“You’re still covering her?”
I stared toward the rain outside.
“For now.”
After ending the call, I opened the secure folder already waiting on my desktop.
Recipes.
That was the title.
Inside existed nearly eight months of screenshots, expense reports, hotel confirmations, hidden transfers, AirTag location histories, restaurant reservations, and photographs documenting Daniel’s affair with the meticulous calmness of someone slowly preparing emotional armor.
I discovered the first clue the previous winter.
A restaurant charge from a luxury rooftop bar in downtown Chicago attached to our business account during a week Daniel claimed he was attending leadership seminars in Denver.
Then came the boutique hotel charges.
The spa receipts.
The apartment lease hidden beneath consulting reimbursements.
Eventually the pattern stopped resembling suspicion and became mathematics.
By the time Daniel sat inside our kitchen discussing “true love,” I already possessed enough documentation to dismantle every financial illusion he depended upon.
And the cruelest detail of all?
The house itself belonged entirely to me.
Not us.
Me.
My grandmother’s inheritance funded the down payment. My company revenue financed the mortgage. My signature appeared on every legal ownership document while Daniel spent years introducing himself casually as “basically co-owner” during dinner parties.
I returned to the kitchen ten minutes later.

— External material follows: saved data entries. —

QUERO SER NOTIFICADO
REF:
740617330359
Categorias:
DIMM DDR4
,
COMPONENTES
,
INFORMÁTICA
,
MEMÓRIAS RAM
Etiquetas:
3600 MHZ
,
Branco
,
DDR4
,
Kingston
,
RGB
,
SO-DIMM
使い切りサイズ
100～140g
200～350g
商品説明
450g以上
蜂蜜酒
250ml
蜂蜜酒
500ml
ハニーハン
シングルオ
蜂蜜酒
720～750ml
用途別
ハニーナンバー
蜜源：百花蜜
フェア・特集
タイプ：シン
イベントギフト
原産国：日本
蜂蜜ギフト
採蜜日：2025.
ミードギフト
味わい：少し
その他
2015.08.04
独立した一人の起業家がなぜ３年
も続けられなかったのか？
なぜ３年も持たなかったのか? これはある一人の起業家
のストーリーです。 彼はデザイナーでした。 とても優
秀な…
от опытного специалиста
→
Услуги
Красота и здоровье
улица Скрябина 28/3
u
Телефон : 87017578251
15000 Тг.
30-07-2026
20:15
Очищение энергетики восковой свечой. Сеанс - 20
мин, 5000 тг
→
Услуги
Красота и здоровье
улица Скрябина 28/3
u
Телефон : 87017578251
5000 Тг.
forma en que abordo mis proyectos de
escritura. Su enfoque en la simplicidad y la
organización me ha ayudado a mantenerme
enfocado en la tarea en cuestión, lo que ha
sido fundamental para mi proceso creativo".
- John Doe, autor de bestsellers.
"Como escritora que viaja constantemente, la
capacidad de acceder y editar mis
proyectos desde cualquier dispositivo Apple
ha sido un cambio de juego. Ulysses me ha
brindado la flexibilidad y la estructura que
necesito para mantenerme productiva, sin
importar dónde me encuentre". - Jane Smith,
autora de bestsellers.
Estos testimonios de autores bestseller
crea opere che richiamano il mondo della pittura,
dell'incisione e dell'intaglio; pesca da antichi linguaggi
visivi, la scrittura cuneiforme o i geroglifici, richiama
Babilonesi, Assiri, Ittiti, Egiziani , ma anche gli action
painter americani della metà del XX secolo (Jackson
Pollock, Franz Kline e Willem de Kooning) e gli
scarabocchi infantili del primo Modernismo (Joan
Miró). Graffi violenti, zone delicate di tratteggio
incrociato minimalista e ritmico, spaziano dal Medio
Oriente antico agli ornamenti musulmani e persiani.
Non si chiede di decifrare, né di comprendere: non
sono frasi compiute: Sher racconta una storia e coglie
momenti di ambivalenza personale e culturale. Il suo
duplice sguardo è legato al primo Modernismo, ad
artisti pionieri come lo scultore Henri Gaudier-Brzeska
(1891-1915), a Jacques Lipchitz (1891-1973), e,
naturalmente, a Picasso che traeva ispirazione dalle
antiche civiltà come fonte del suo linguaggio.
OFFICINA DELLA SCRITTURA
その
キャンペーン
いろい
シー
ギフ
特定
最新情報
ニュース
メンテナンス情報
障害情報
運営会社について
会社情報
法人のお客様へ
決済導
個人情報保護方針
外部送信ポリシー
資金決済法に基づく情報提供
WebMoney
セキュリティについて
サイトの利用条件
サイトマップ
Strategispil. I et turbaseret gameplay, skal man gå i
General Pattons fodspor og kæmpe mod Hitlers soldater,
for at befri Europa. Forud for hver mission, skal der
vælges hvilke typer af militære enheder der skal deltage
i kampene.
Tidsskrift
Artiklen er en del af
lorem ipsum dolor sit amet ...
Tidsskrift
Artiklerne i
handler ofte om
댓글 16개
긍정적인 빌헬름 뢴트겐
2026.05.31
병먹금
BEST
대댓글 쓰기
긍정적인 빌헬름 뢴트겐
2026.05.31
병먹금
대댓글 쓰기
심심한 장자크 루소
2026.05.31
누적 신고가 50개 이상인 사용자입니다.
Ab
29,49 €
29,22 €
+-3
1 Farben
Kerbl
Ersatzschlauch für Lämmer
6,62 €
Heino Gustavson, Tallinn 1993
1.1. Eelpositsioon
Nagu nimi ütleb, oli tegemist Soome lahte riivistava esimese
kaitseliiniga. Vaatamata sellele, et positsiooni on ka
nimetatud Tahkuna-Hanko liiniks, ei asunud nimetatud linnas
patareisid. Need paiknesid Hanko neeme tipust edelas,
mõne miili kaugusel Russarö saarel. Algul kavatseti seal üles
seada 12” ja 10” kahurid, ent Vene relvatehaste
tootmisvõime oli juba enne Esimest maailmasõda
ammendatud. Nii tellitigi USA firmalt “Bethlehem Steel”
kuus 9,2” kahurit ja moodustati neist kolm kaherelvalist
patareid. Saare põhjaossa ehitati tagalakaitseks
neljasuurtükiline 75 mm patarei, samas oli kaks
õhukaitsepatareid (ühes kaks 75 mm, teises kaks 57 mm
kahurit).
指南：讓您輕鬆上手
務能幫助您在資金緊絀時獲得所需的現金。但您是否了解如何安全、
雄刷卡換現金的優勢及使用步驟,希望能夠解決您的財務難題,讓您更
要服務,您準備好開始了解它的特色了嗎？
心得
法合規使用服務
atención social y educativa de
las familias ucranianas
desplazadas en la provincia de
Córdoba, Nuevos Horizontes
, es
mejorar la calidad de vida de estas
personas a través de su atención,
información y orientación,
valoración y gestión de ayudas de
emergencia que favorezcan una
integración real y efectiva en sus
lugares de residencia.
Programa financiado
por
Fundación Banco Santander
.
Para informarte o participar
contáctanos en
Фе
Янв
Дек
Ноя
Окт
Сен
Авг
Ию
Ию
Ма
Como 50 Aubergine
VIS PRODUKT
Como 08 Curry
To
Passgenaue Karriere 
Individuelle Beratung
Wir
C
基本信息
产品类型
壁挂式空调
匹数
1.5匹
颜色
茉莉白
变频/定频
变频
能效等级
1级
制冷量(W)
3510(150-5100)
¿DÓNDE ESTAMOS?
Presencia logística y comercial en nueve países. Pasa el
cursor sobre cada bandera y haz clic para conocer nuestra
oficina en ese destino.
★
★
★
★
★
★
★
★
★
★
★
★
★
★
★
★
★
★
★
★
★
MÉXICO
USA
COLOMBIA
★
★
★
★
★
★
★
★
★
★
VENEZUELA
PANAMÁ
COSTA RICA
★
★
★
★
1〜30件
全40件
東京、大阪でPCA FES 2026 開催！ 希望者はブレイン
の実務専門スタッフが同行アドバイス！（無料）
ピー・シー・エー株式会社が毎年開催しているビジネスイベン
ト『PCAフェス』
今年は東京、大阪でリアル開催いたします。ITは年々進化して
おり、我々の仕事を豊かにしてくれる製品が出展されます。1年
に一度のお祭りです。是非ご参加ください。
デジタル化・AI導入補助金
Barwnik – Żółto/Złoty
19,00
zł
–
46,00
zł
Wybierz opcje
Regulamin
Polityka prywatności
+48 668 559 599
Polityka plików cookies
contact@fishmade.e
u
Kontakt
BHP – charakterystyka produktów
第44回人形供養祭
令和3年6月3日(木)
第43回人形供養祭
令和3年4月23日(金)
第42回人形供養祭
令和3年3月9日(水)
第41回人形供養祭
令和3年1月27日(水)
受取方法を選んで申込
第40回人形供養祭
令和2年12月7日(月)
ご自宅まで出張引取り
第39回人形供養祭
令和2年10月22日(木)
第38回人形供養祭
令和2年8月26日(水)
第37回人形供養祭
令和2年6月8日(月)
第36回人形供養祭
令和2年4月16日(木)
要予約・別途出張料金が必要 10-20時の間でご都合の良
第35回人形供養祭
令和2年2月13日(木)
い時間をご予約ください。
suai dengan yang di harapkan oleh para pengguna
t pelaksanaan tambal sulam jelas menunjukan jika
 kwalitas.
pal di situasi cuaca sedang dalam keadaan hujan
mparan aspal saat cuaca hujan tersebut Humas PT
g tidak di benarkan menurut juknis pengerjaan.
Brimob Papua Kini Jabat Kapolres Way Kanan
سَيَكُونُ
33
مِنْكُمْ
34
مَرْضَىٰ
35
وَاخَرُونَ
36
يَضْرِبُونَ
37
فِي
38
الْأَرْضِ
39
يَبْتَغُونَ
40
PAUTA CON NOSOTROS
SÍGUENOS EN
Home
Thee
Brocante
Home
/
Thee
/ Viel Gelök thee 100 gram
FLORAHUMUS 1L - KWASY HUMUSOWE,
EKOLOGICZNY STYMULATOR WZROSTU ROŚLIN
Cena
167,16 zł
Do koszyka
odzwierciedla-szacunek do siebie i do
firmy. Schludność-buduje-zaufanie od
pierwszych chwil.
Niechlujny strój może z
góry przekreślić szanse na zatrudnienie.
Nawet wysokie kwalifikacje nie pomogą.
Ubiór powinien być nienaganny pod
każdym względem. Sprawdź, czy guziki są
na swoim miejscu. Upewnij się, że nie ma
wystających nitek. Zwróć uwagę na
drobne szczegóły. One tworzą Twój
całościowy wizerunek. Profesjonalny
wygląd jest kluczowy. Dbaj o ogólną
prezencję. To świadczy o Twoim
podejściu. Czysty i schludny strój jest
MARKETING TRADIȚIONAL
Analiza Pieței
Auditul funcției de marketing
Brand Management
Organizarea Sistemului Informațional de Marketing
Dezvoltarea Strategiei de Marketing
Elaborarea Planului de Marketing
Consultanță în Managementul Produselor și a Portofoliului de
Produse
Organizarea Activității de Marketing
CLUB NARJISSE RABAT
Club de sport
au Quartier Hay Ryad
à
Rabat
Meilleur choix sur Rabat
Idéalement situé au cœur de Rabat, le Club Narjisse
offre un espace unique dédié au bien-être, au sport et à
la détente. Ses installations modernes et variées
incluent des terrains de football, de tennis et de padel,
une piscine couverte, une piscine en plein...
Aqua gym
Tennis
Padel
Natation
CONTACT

Daniel still sat there, though anxiety had finally started creeping visibly across his face.
He expected devastation.
Not organization.
“Everything okay?” he asked cautiously.
I sat across from him again.
“Actually, yes.”
Something about my tone unsettled him immediately.
Good.
“Daniel,” I said softly, “I met with Olivia Mercer seven months ago.”
His expression froze.
I continued before he could speak.
“I have complete financial records regarding your personal use of company accounts. I have documentation for the Miami trips, the Aspen weekends, the apartment lease for Savannah, the jewelry purchases, the reimbursement fraud, and the offshore investment account you quietly opened in April.”
The color drained visibly from his face.
“Claire—”
“Your company cards stopped functioning approximately four minutes ago. Your business access has already been revoked. And Olivia will formally file on Monday morning.”
He stood abruptly.
“You can’t seriously do this.”
I looked around the kitchen slowly.
The imported light fixtures.
The heated flooring.
The custom cabinetry.
Everything my success built while Daniel played the role of visionary entrepreneur using my stability as a stage.
“Actually,” I replied calmly, “I can.”
Part 3: The Difference Between Generosity and Weakness
Daniel started pacing across the kitchen like movement alone might somehow restore control.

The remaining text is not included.